Of the literary merits of the Satires more will be said anon. One quality in them may be noted here, however, and that was the absolute fearlessness wherewith Smollett attacked those in power. His sting was never sheathed out of dread of any man. None were exempt from the lash of his sarcasm, whose wrong–doings came to his knowledge. If the innocent sometimes were involved with the guilty in common condemnation, in most cases the reason was because they continued in association with the politically or morally depraved after being cognisant of their character.
The sensation created by these trenchant Satires was great. Literary London recognised that a new writer of great and varied powers had risen. The old generation was dying out. Swift, Bolingbroke, Congreve, Arbuthnot, Pope, were either dead or had ceased to write. Goldsmith had not yet appeared. Johnson alone held the field; but he was more of a moral censor than a satirist. There was really no satirist of surpassing ability tickling the palate of the public, which dearly loves censure—when directed against other people. The coarse, sledge–hammer caricature of Tom D’Urfey and Tom Brown, though still relished by a few, was gradually giving place to a more refined and incisive, but none the less vitriolic type, wherein Smollett was an acknowledged master. Advice and Reproof are readable yet for the pungency of the sarcasm, united to absolute truth as regards the facts adduced. One does not wonder at the popularity of these pieces.
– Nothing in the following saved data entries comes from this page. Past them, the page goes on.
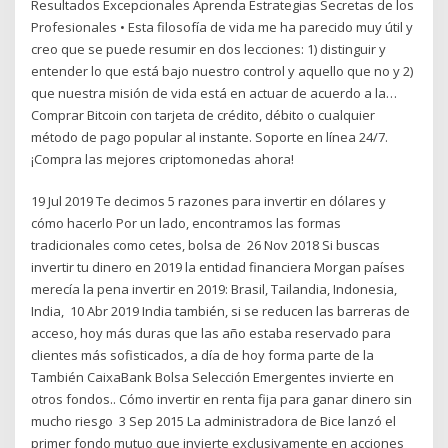
Resultados Excepcionales Aprenda Estrategias Secretas de los
Profesionales • Esta filosofía de vida me ha parecido muy útil y
creo que se puede resumir en dos lecciones: 1) distinguir y
entender lo que está bajo nuestro control y aquello que no y 2)
que nuestra misión de vida está en actuar de acuerdo a la…
Comprar Bitcoin con tarjeta de crédito, débito o cualquier
método de pago popular al instante. Soporte en línea 24/7.
¡Compra las mejores criptomonedas ahora!
19 Jul 2019 Te decimos 5 razones para invertir en dólares y
cómo hacerlo Por un lado, encontramos las formas
tradicionales como cetes, bolsa de 26 Nov 2018 Si buscas
invertir tu dinero en 2019 la entidad financiera Morgan países
merecía la pena invertir en 2019: Brasil, Tailandia, Indonesia,
India, 10 Abr 2019 India también, si se reducen las barreras de
acceso, hoy más duras que las año estaba reservado para
clientes más sofisticados, a día de hoy forma parte de la
También CaixaBank Bolsa Selección Emergentes invierte en
otros fondos.. Cómo invertir en renta fija para ganar dinero sin
mucho riesgo 3 Sep 2015 La administradora de Bice lanzó el
primer fondo mutuo que invierte exclusivamente en acciones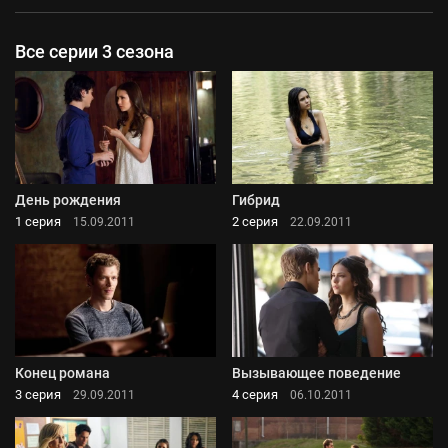
Все серии 3 сезона
День рождения
Гибрид
1 серия
2 серия
15.09.2011
22.09.2011
Конец романа
Вызывающее поведение
3 серия
4 серия
29.09.2011
06.10.2011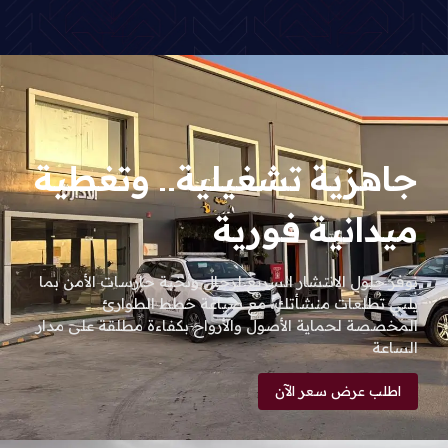
جاهزية تشغيلية.. وتغطية
ميدانية فورية
نوفر حلول الانتشار السريع لرجال ونخبة حارسات الأمن بما
يلبي تطلعات منشأتك، مع صياغة خطط الطوارئ
المخصصة لحماية الأصول والأرواح بكفاءة مطلقة على مدار
الساعة
اطلب عرض سعر الآن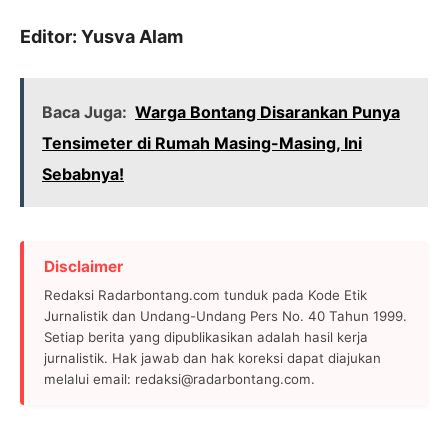
Editor: Yusva Alam
Baca Juga:
Warga Bontang Disarankan Punya
Tensimeter di Rumah Masing-Masing, Ini
Sebabnya!
Disclaimer
Redaksi Radarbontang.com tunduk pada Kode Etik
Jurnalistik dan Undang-Undang Pers No. 40 Tahun 1999.
Setiap berita yang dipublikasikan adalah hasil kerja
jurnalistik. Hak jawab dan hak koreksi dapat diajukan
melalui email: redaksi@radarbontang.com.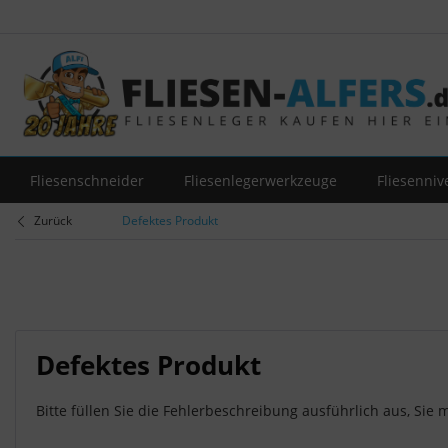
Fliesenschneider
Fliesenlegerwerkzeuge
Fliesenniv
Zurück
Defektes Produkt
Defektes Produkt
Bitte füllen Sie die Fehlerbeschreibung ausführlich aus, Si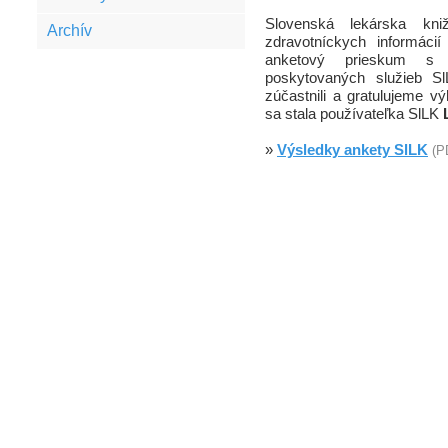
Slovenská lekárska kni
Archív
zdravotníckych informácií
anketový prieskum s c
poskytovaných služieb S
zúčastnili a gratulujeme v
sa stala používateľka SlLK
»
Výsledky ankety SlLK
(P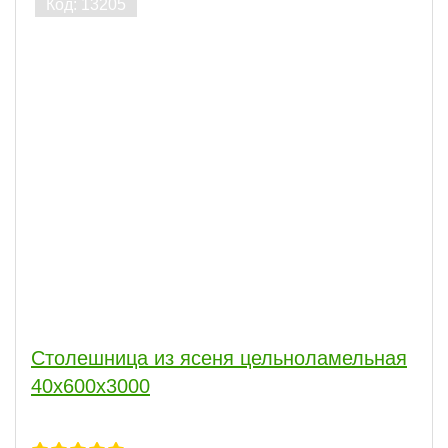
Столешница из ясеня цельноламельная
40х600х3000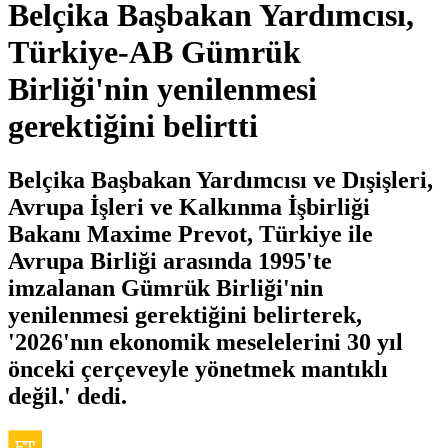
Belçika Başbakan Yardımcısı,
Türkiye-AB Gümrük
Birliği'nin yenilenmesi
gerektiğini belirtti
Belçika Başbakan Yardımcısı ve Dışişleri,
Avrupa İşleri ve Kalkınma İşbirliği
Bakanı Maxime Prevot, Türkiye ile
Avrupa Birliği arasında 1995'te
imzalanan Gümrük Birliği'nin
yenilenmesi gerektiğini belirterek,
'2026'nın ekonomik meselelerini 30 yıl
önceki çerçeveyle yönetmek mantıklı
değil.' dedi.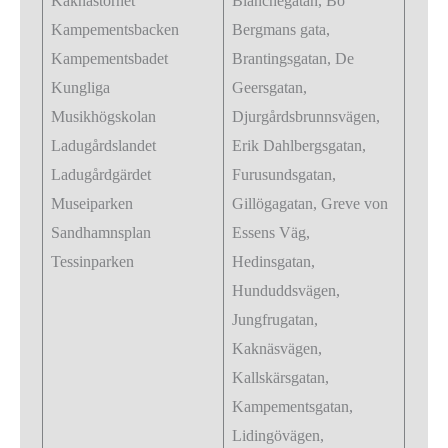
Kaknästornet
Blanchegatan, Bo
Kampementsbacken
Bergmans gata,
Kampementsbadet
Brantingsgatan, De
Kungliga
Geersgatan,
Musikhögskolan
Djurgårdsbrunnsvägen,
Ladugårdslandet
Erik Dahlbergsgatan,
Ladugårdgärdet
Furusundsgatan,
Museiparken
Gillögagatan, Greve von
Sandhamnsplan
Essens Väg,
Tessinparken
Hedinsgatan,
Hunduddsvägen,
Jungfrugatan,
Kaknäsvägen,
Kallskärsgatan,
Kampementsgatan,
Lidingövägen,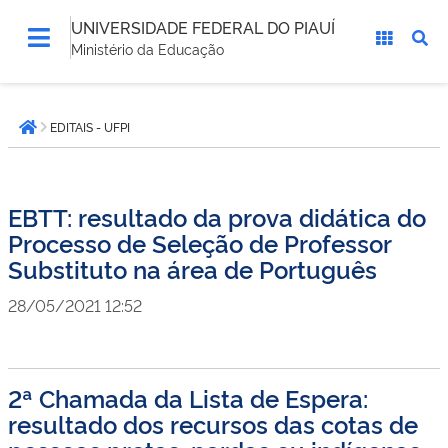
UNIVERSIDADE FEDERAL DO PIAUÍ
Ministério da Educação
Você
EDITAIS - UFPI
está
Página inicial
aqui:
EBTT: resultado da prova didática do
Processo de Seleção de Professor
Substituto na área de Português
28/05/2021 12:52
2ª Chamada da Lista de Espera:
resultado dos recursos das cotas de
They are thoroughly ‘live’ epigrammatic productions, aglow with human interest, and palpitating with that vigorous, honest, healthy indignation against wrong which awakens a reciprocal feeling in one’s breast across the chasm of a hundred and fifty years. ‘Dost not fear the Government, Smollett’? said a timid friend to him after their publication. ‘Fear the Government?’ was the contemptuous reply of the other. ‘I might if I showed I dreaded them; but no man need fear a Government provided he does not show he fears it.’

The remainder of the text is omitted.